STAT 39000: Project 6 — Spring 2022

Motivation: In this project we will continue to get familiar with SLURM, the job scheduler installed on our clusters at Purdue, including Brown.

Context: This is the second in a series of (now) 4 projects focused on parallel computing using SLURM and Python.

Scope: SLURM, unix, Python

Learning Objectives
  • Use basic SLURM commands to submit jobs, check job status, kill jobs, and more.

  • Understand the differences between srun and sbatch commands.

  • Predict the resources (cpus and memory) an srun job will use based on the arguments and context.

  • Write and use a job script to solve a problem faster than you would be able to without a high performance computing (HPC) system.

Make sure to read about, and use the template found here, and the important information about projects submissions here.

Dataset(s)

The following questions will use the following dataset(s):

  • /depot/datamine/data/coco/attempt02/*.jpg

Questions

Question 1

This project, and the next, will have a variety of different types of deliverables. Ultimately, each question will result in some entry in a Jupyter notebook, and/or 1 or more additional Python and/or Bash scripts. In addition, to properly save screenshots in your Jupyter notebook, please follow the guidelines here. Images that don’t appear in your notebook in Gradescope will not get credit.
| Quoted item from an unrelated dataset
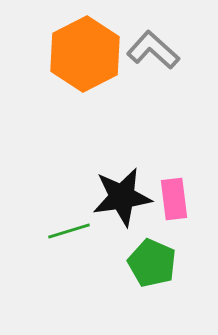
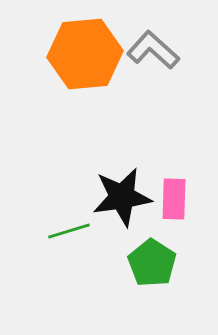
orange hexagon: rotated 22 degrees clockwise
pink rectangle: rotated 9 degrees clockwise
green pentagon: rotated 9 degrees clockwise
In project 5, question 2, we asked you to test out a variety of srun commands with variations in the options. As you are probably now well-aware — it can be difficult to understand what combination of parameters are needed. With that being said, in this course, we will focus on jobs that can be perfectly or embarassingly parallel, and single core single threaded jobs. So, the following job script is a safe and effective way to break your jobs up.

#!/bin/bash
#SBATCH --account=datamine
#SBATCH --job-name=serial_job_test    # Job name
#SBATCH --mail-type=END,FAIL          # Mail events (NONE, BEGIN, END, FAIL, ALL)
#SBATCH --mail-user=me@purdue.edu     # Where to send mail
#SBATCH --ntasks=3                    # Number of tasks (total)
#SBATCH --cpus-per-task=1             # Number of cores per task
#SBATCH -o /dev/null                  # Output to dev null
#SBATCH -e /dev/null                  # Error to dev null

srun --exclusive -n 1 --mem-per-cpu=1000 -t 00:00:00 some_command &
srun --exclusive -n 1 --mem-per-cpu=1000 -t 00:00:00 some_command &
srun --exclusive -n 1 --mem-per-cpu=1000 -t 00:00:00 some_command &

wait

Just be sure to modify your job script ntasks and the amount of time and memory you need for each job step.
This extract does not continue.